Hazardous gases may exist in an indoor or outdoor environment. Therefore, analysis and monitoring of toxic gases such as H₂S, SO₂ and NO_x are required. Hydrogen sulphide gas (H₂S) is a colourless, flammable, poisonous and corrosive gas. It is usually produced from the bacterial breakdown of organic matter by the absence of oxygen gas and the decomposing wastes of humans and animals. Exposure to this gas can lead to critical health issues in humans. Thus, smart devices such as gas sensors are still an important area of development to avoid risks [1,2,3]. A growing body of research is focusing on the fabrication of robust, portable and low-cost gas sensors. These sensors play an important role in the medical field, environmental monitoring, industrial safety control and security [4,5].

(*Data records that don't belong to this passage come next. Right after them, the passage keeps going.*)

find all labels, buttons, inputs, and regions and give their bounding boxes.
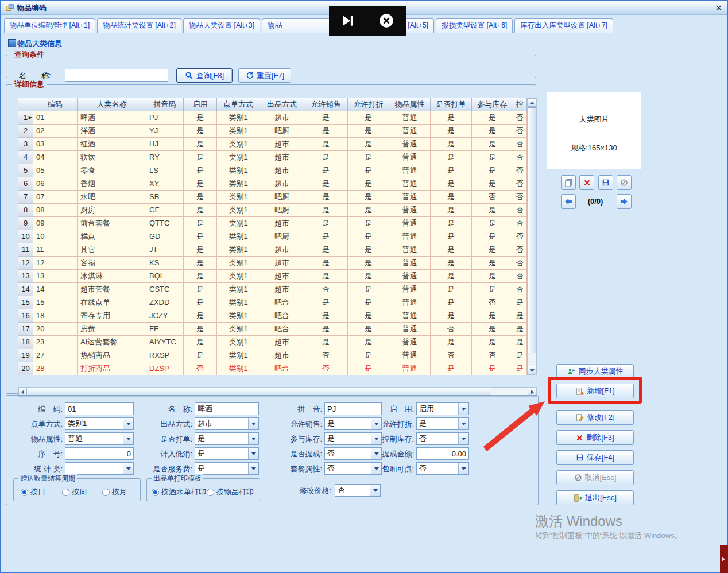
radio-option[interactable]: 按周 <box>62 487 87 497</box>
chevron-down-icon[interactable] <box>248 433 258 444</box>
table-row[interactable]: 404软饮RY是类别1超市是是普通是是否 <box>18 151 527 164</box>
table-row[interactable]: 606香烟XY是类别1超市是是普通是是否 <box>18 177 527 191</box>
window-close-button[interactable]: ✕ <box>715 3 722 12</box>
field-dropdown[interactable]: 启用 <box>416 402 469 415</box>
close-circle-icon[interactable] <box>378 13 394 29</box>
image-open-button[interactable] <box>561 175 576 190</box>
chevron-down-icon[interactable] <box>370 485 380 496</box>
column-header[interactable]: 控 <box>513 98 527 111</box>
field-input[interactable] <box>65 447 134 460</box>
image-cancel-button[interactable] <box>617 175 632 190</box>
table-row[interactable]: 1618寄存专用JCZY是类别1吧台是是普通是是是 <box>18 309 527 323</box>
field-dropdown[interactable] <box>65 462 134 475</box>
table-row[interactable]: 808厨房CF是类别1吧厨是是普通是是否 <box>18 204 527 217</box>
chevron-down-icon[interactable] <box>123 418 133 429</box>
delete-button[interactable]: 删除[F3] <box>556 430 634 445</box>
modify-price-dropdown[interactable]: 否 <box>335 484 381 497</box>
table-cell: 零食 <box>78 164 146 177</box>
field-input[interactable] <box>195 402 259 415</box>
next-image-button[interactable] <box>617 194 632 209</box>
table-cell: 是 <box>184 323 217 336</box>
chevron-down-icon[interactable] <box>123 463 133 474</box>
table-row[interactable]: 1111其它JT是类别1超市是是普通是是否 <box>18 243 527 257</box>
tab-7[interactable]: 库存出入库类型设置 [Alt+7] <box>514 18 613 33</box>
column-header[interactable]: 允许打折 <box>348 98 389 111</box>
chevron-down-icon[interactable] <box>458 403 468 415</box>
edit-button[interactable]: 修改[F2] <box>556 410 634 425</box>
corner-overlay-badge[interactable] <box>720 545 728 573</box>
field-dropdown[interactable]: 是 <box>195 432 259 445</box>
chevron-down-icon[interactable] <box>248 418 258 429</box>
prev-image-button[interactable] <box>561 194 576 209</box>
table-row[interactable]: 1720房费FF是类别1吧台是是普通否是是 <box>18 323 527 336</box>
table-row[interactable]: 505零食LS是类别1超市是是普通是是否 <box>18 164 527 177</box>
image-save-button[interactable] <box>598 175 613 190</box>
tab-3[interactable]: 物品大类设置 [Alt+3] <box>183 18 260 33</box>
field-input[interactable] <box>416 447 469 460</box>
field-dropdown[interactable]: 是 <box>195 462 259 475</box>
column-header[interactable]: 允许销售 <box>304 98 348 111</box>
row-number-cell: 6 <box>18 177 33 191</box>
table-row[interactable]: 1▶01啤酒PJ是类别1超市是是普通是是否 <box>18 111 527 125</box>
column-header[interactable]: 点单方式 <box>217 98 260 111</box>
column-header[interactable]: 拼音码 <box>146 98 184 111</box>
table-row[interactable]: 1313冰淇淋BQL是类别1超市是是普通是是否 <box>18 270 527 283</box>
table-row[interactable]: 2028打折商品DZSP否类别1吧台否是普通是是是 <box>18 362 527 375</box>
field-dropdown[interactable]: 类别1 <box>65 417 134 430</box>
table-vertical-scrollbar[interactable] <box>527 98 537 375</box>
table-row[interactable]: 1010糕点GD是类别1吧厨是是普通是是否 <box>18 230 527 243</box>
vertical-scroll-thumb[interactable] <box>528 107 536 353</box>
save-button[interactable]: 保存[F4] <box>556 450 634 465</box>
chevron-down-icon[interactable] <box>248 448 258 459</box>
scroll-up-button[interactable] <box>528 98 536 107</box>
table-cell: 是 <box>184 243 217 257</box>
table-cell: 否 <box>513 125 527 138</box>
table-row[interactable]: 1823AI运营套餐AIYYTC是类别1超市是是普通是是是 <box>18 336 527 349</box>
column-header[interactable]: 参与库存 <box>472 98 513 111</box>
chevron-down-icon[interactable] <box>458 418 468 429</box>
image-delete-button[interactable] <box>579 175 594 190</box>
table-row[interactable]: 202洋酒YJ是类别1吧厨是是普通是是否 <box>18 125 527 138</box>
column-header[interactable]: 是否打单 <box>431 98 472 111</box>
table-cell: 普通 <box>389 204 431 217</box>
column-header[interactable]: 启用 <box>184 98 217 111</box>
table-row[interactable]: 1212客损KS是类别1超市是是普通是是否 <box>18 257 527 270</box>
table-row[interactable]: 909前台套餐QTTC是类别1超市是是普通是是否 <box>18 217 527 230</box>
table-row[interactable]: 1414超市套餐CSTC是类别1超市否是普通是是否 <box>18 283 527 296</box>
exit-button[interactable]: 退出[Esc] <box>556 490 634 505</box>
chevron-down-icon[interactable] <box>458 463 468 474</box>
scroll-down-button[interactable] <box>528 366 536 374</box>
table-cell: 是 <box>304 323 348 336</box>
tab-6[interactable]: 报损类型设置 [Alt+6] <box>436 18 513 33</box>
table-cell: 类别1 <box>217 177 260 191</box>
column-header[interactable]: 物品属性 <box>389 98 431 111</box>
field-dropdown[interactable]: 否 <box>416 462 469 475</box>
chevron-down-icon[interactable] <box>458 433 468 444</box>
field-dropdown[interactable]: 超市 <box>195 417 259 430</box>
radio-option[interactable]: 按物品打印 <box>207 487 254 497</box>
skip-play-icon[interactable] <box>340 13 355 28</box>
field-input[interactable] <box>65 402 134 415</box>
column-header[interactable]: 大类名称 <box>78 98 146 111</box>
radio-option[interactable]: 按酒水单打印 <box>152 487 206 497</box>
table-cell: 02 <box>33 125 78 138</box>
chevron-down-icon[interactable] <box>248 463 258 474</box>
tab-1[interactable]: 物品单位编码管理 [Alt+1] <box>4 18 95 33</box>
radio-option[interactable]: 按月 <box>102 487 127 497</box>
field-dropdown[interactable]: 否 <box>416 432 469 445</box>
sync-category-attrs-button[interactable]: 同步大类属性 <box>556 364 634 379</box>
field-dropdown[interactable]: 是 <box>195 447 259 460</box>
column-header[interactable]: 出品方式 <box>260 98 304 111</box>
table-cell: 类别1 <box>217 336 260 349</box>
table-row[interactable]: 1927热销商品RXSP是类别1超市否是普通否否是 <box>18 349 527 362</box>
table-row[interactable]: 707水吧SB是类别1吧厨是是普通是否否 <box>18 191 527 204</box>
tab-2[interactable]: 物品统计类设置 [Alt+2] <box>97 18 181 33</box>
chevron-down-icon[interactable] <box>123 433 133 444</box>
add-button[interactable]: 新增[F1] <box>556 384 634 398</box>
field-dropdown[interactable]: 是 <box>416 417 469 430</box>
table-row[interactable]: 303红酒HJ是类别1超市是是普通是是否 <box>18 138 527 151</box>
field-dropdown[interactable]: 普通 <box>65 432 134 445</box>
table-row[interactable]: 1515在线点单ZXDD是类别1吧台是是普通是否是 <box>18 296 527 309</box>
radio-option[interactable]: 按日 <box>21 487 45 497</box>
column-header[interactable]: 编码 <box>33 98 78 111</box>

Among the array of conducting polymers (CP), polyaniline (PANI) is considered highly stable, with a unique redox chemistry and the ability to electrically switch between its conductive and resistive states through the doping/dedoping process, which can be controlled by acid/base reaction [6,7,8]. The redox property of PANI and its derivative polymers make them applicable for electrochemical sensing [9,10,11]. Their doping/dedoping property also expands their useability for gas sensing [12,13,14]. The first publication related to H₂S sensing was reported by Monkman in 1995.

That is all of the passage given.